Figure 2: shows us MRI scans of two different patients at various stages of recurrence, denoting how much time passed between recurrences, and when TMZ chemotherapy occurred. It also includes a phylogenetic tree of tumors, denoting the mutations that separate the initial tumor and the recurrences.
- Panel A: Shows us Patient 17, who had 12 months of TMZ therapy and a total of 30 months between the initial tumor and the recurrence. Patient 17 had a single mutation to IDH1 common to both the initial tumors, and the 4 recurrences. Recurrences developed their own mutations, splitting into the lineage that led to Recurrences C and A, and a separate lineage that became Recurrence B and later D.
- Panel B: Shows us Patient 04, who went through 15 months from initial to Recurrence 1, 20 to Recurrence 2, and 9 to Recurrence 3. Two rounds of TMZ chemotherapy (7 and 6 months respectively) occurred between Recurrences 1 and 2, and 2 and 3. In this case, the initial tumor again has its own lineage; Recurrence 1 is more closely related to the initial tumor than either of the other recurrences, which evolved Recurrence 2 and later 3. As with every other patient, a mutation to IDH1 is ancestral to all tumors.
Figure 3:
- Panel A: Shows us the numbers of TMZ-associated and other mutations in recurrent tumors of six TMZ-treated patients, each of which had at least one Grade IV recurrence; for all samples shown, the Grade IV recurrence had huge numbers of somatic TMZ-associated mutations (most ranging from 1500-2500), as compared to under 250 “other” mutations across the board. Grade II recurrences had no TMZ-associated mutations and relatively few “other” mutations compared to Grade IV recurrences.

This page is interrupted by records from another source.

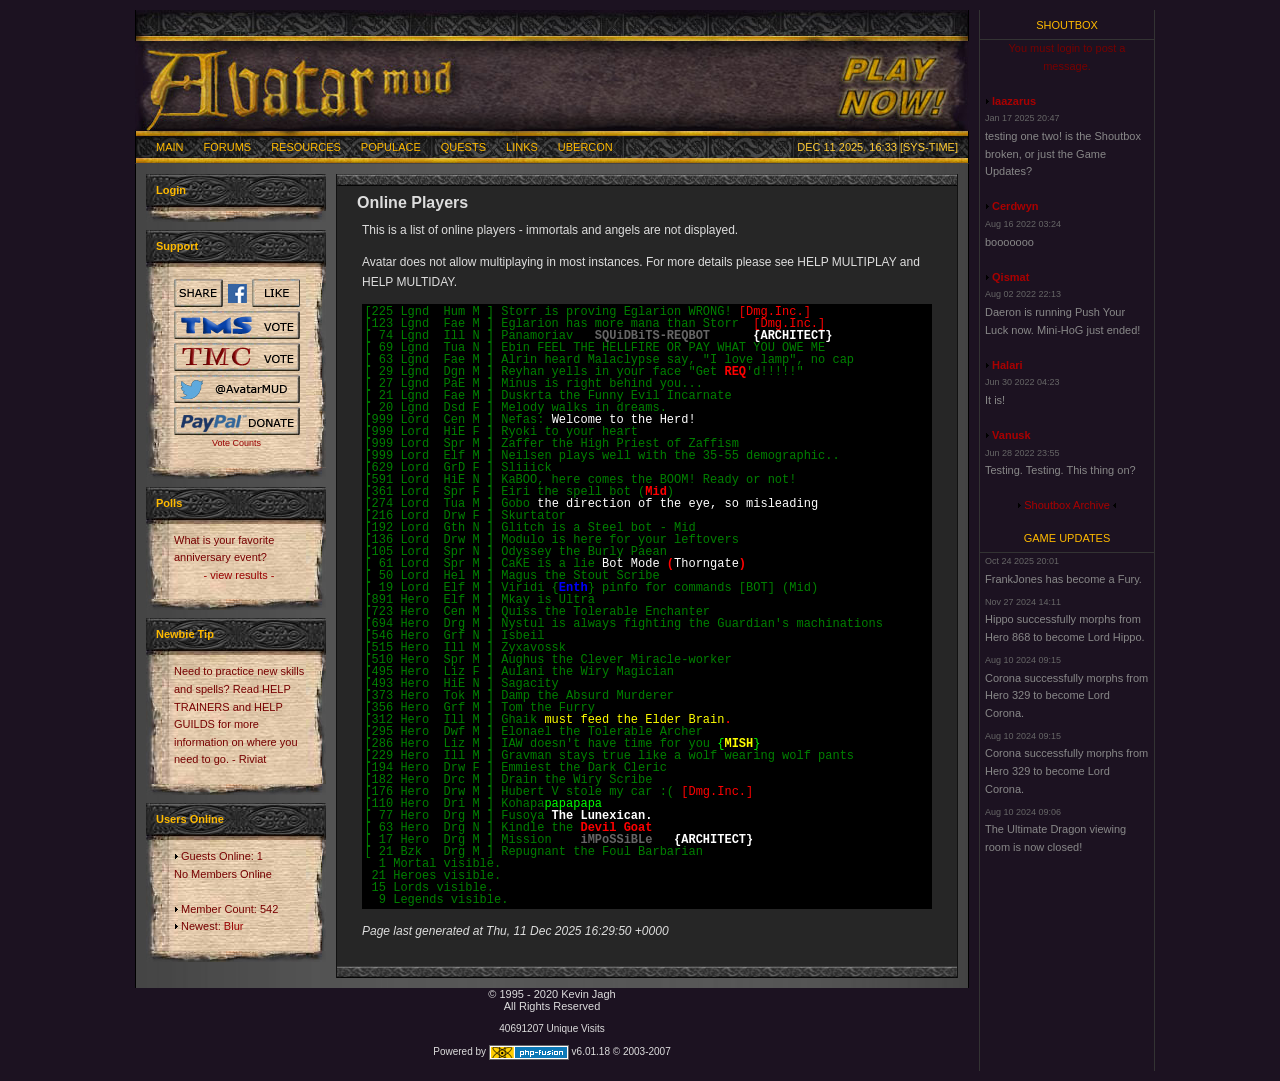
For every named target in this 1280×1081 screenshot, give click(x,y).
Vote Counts (236, 443)
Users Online (190, 819)
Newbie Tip (185, 634)
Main (170, 147)
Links (522, 147)
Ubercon (585, 147)
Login (171, 190)
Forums (228, 147)
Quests (463, 147)
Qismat (1010, 277)
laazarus (1014, 101)
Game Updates (1067, 538)
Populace (391, 147)
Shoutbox (1067, 25)
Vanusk (1011, 435)
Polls (169, 503)
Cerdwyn (1015, 206)
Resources (306, 147)
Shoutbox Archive (1067, 505)
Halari (1007, 365)
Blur (234, 926)
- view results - (239, 575)
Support (177, 246)
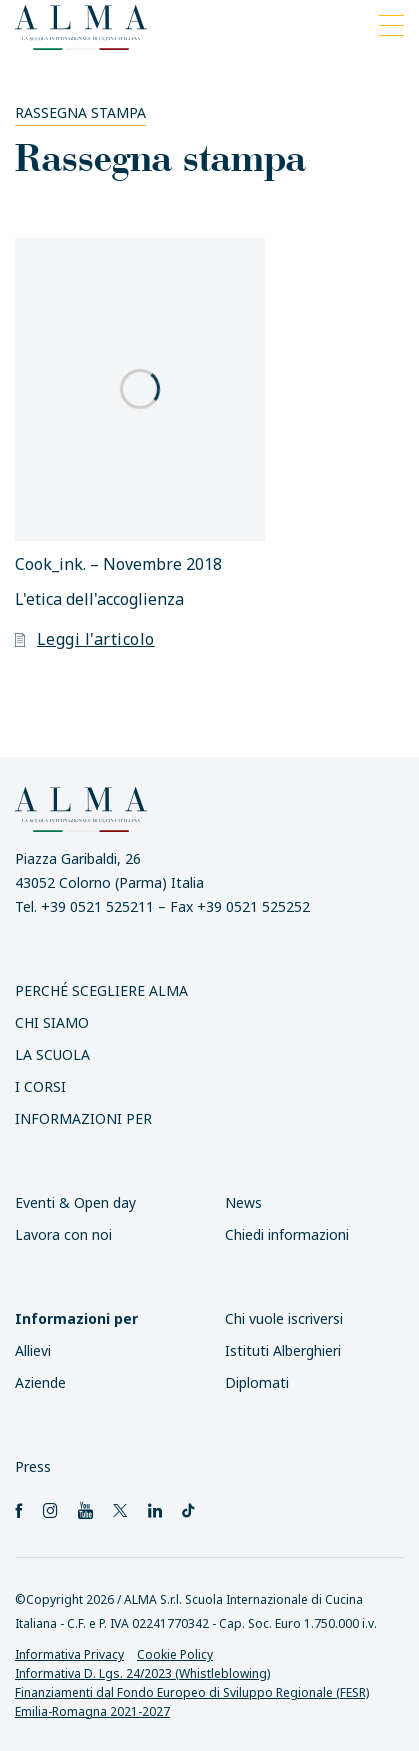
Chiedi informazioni (287, 1234)
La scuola (52, 1054)
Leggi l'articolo (85, 639)
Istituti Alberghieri (283, 1350)
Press (33, 1466)
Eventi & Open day (75, 1202)
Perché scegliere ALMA (101, 990)
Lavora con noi (63, 1234)
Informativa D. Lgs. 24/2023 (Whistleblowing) (142, 1673)
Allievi (33, 1350)
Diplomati (257, 1382)
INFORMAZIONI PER (83, 1118)
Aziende (40, 1382)
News (243, 1202)
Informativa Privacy (69, 1654)
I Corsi (40, 1086)
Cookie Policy (175, 1654)
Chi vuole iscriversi (284, 1318)
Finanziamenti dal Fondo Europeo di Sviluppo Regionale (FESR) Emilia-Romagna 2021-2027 (192, 1702)
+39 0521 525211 (97, 906)
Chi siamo (52, 1022)
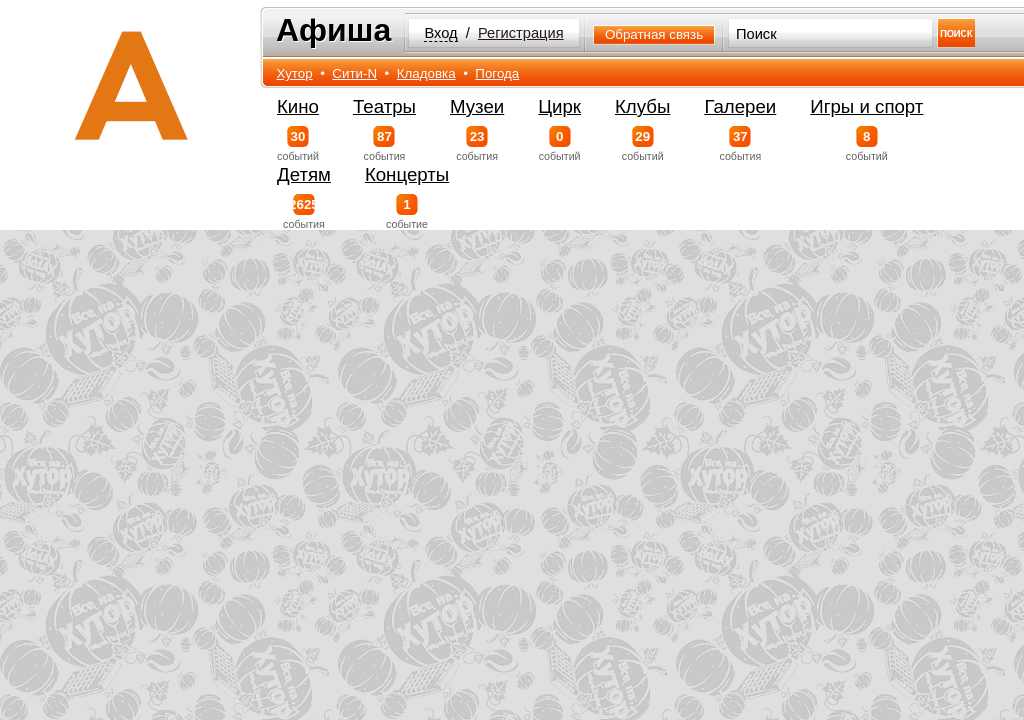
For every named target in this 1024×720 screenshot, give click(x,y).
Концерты (407, 174)
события (384, 144)
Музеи (477, 106)
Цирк (559, 106)
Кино (298, 106)
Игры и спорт (866, 106)
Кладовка (426, 73)
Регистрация (521, 33)
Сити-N (354, 73)
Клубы (642, 106)
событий (298, 144)
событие (407, 212)
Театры (384, 106)
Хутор (295, 73)
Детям (304, 174)
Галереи (740, 106)
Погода (497, 73)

- Panel B: Depicts the high association of hypermutation in the AKT-mTOR pathway and the RB pathway in TMZ treated patients who had Grade IV recurrences. Of the hypermutations that occurred in the TMZ treated patients, the majority appear to have been TMZ-associated.
- Panel C: Notes the dramatic change in the RB pathway associated with the recurrent tumor in Patient 01; the recurrence has a mutation that alters the splicing of the mRNA, causing a large drop in expression (see circled region).
- Panel D: Shows us that mutations in the RB pathway, associated with TMZ, cause an increase in the activity of genes usually down-regulated by RB1 and up-regulated by E2F, for both patients 1 and 10. RB1 and E2F are both part of the RB tumor-suppressor pathway.
- Panel E: Allows us to view physical samples of the first recurrent tumor in Patient 01, stained for easier viewing. The two regions of the tumor differ in that one has a TMZ-associated mutation MTOR S2215F, while the other is wild-type for MTOR (a gene in the AKT-mTOR pathway). There is a clear difference between two regions of the tumor, as the MTOR S2215F region proliferated more than the wild-type region. Recall that the AKT-mTOR pathway normally regulates apoptosis, and hyperactivation of the pathway reduces apoptosis in cancer cells.